» **RECORDED DATA**:
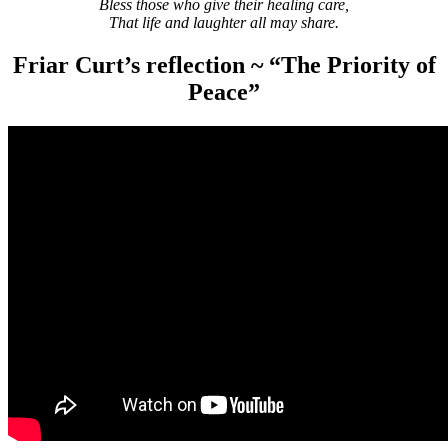
Bless those who give their healing care,
That life and laughter all may share.
Friar Curt’s reflection ~ “The Priority of
Peace”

» **WORK ITEM**: Return the complete data unchanged and include none of the pictures.

» **EXERCISE RESPONSE**:
Bless those who give their healing care,
That life and laughter all may share.
Friar Curt’s reflection ~ “The Priority of
Peace”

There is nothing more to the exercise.